I looked at the youngster’s chest, innocent of ribbons, paid my bill and went out. It was almost dark. I walked round Berkeley Square with the Air Force man’s phrase vivid in my mind: “Bloody as a butcher with his white teeth laughing.” Oliver! Twenty. Twenty last May. Captain Oliver Essex, V.C., M.C., Croix de Guerre.
*
It was a fortnight later that Maeve said, as she was leaving for the theatre: “Oliver will be at the Palladian tonight.”
“Oliver?”
“Yes. Didn’t you know he was on leave?”
I shook my head.
“Wertheim told me. He’s invited Oliver to a box.”
Wertheim would. He was a showman. He knew the publicity value of personalities, and for the moment Oliver was a personality.
“Will you be there?” Maeve asked.
“Not much good trying to get a seat at this time of night,” I said. “The show’s always booked up for weeks ahead.”
“I should like you to be. I’ve got a stalls ticket. I took it for a friend and now she’s rung up to say she can’t come after all.” Maeve laid the ticket on the table. She stood by the door, holding the knob with one hand, swinging her gloves in the other. “You do want to see him, don’t you?” she asked.
I nodded, unable to speak.
“It’s a long time since you’ve seen him. He’s changed, you know. I met him this afternoon.”
“Changed?”
I suppose some dying flame revived in my face. Maeve abandoned her poised-for-flight air and came into the room. “Sorry, Bill,” she said. “I don’t mean in that way. I don’t know at all. We didn’t mention you. I mean he looks different. He looks—well, rather frightening. I suppose it’s his wounds. Ther
e’s a scar that lifts his left eye and another that gives a small twist to the end of his mouth. When he laughs his face looks contorted—a bit sinister.”
“Where’s he staying?”
“With Livia Vaynol, I suppose.”
“Why don’t they marry and have done with it?” I burst out.
Maeve looked at me patiently. “I’m not in the confidence of either,” she said. “I’m not particularly in anybody’s confidence. Even you don’t exactly open your heart to me, do you? Never mind. There are plenty of parties and rides in cars and dances, aren’t there?”

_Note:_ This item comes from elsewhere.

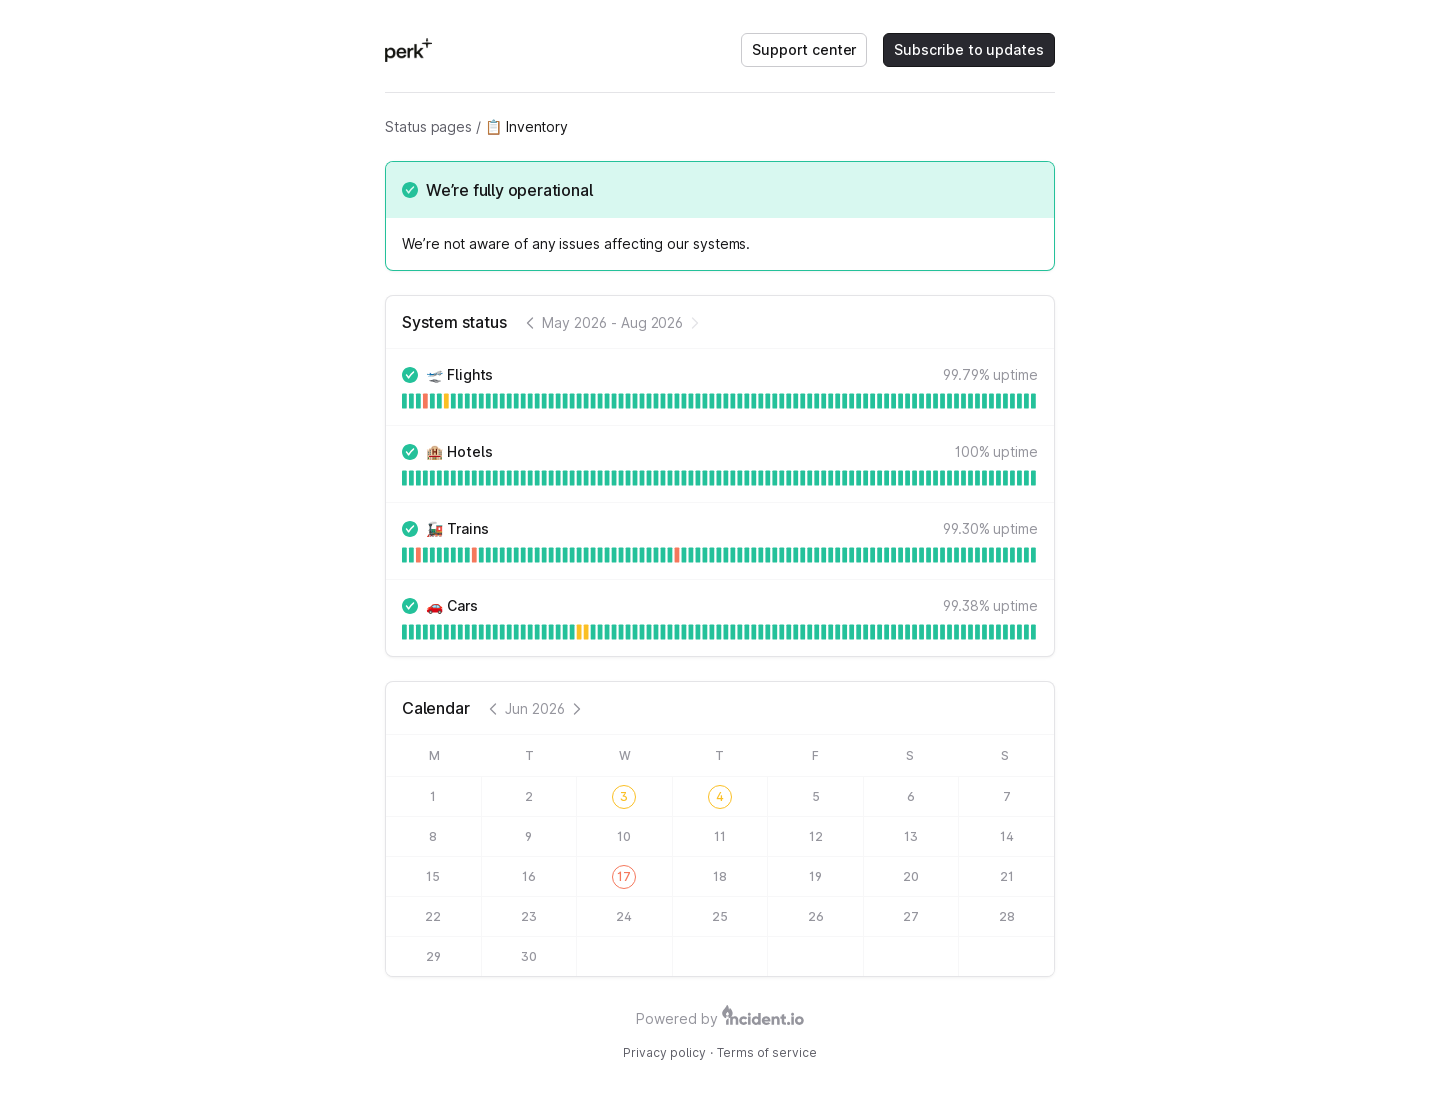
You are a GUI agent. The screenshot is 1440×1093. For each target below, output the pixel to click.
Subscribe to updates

She smiled a little bitterly. I got up and put an arm around her. “Maeve—my dear—I’m sorry—”
She pushed me gently aside. “It’s all right, Bill. I’m not complaining. But I’m so much in the dark about the whole lot of you. I don’t even know what you think about Livia now. Would you marry her still, if you could?”
“I’ve put that all out of my head, my dear. She’ll never have me while Oliver’s above ground.”
“I said if you could,” she persisted.
“If I could—yes,” I said.
She took up her gloves from the table and slowly drew them through her fingers. Then, saying nothing more, she went.
*
What an incredibly different Maeve it was I looked at a few hours later! And what incredible circumstances they were in which I looked at her! How, at this distance of time, get down on paper that atmosphere of the great war-time show? Outside, the city lurked in its shadows, shrinking the vast sprawl of its body as deeply as possible into the night’s obscurity. Within, the lights blazed. “Joy, whose hand is ever at his lip, bidding adieu.” Here, if ever, one understood the meaning of that line. True, there were plenty whose joys seemed likely to endure; but their serenity threw the more sharply into focus the hundreds of faces that one knew were looking their last on lovely things.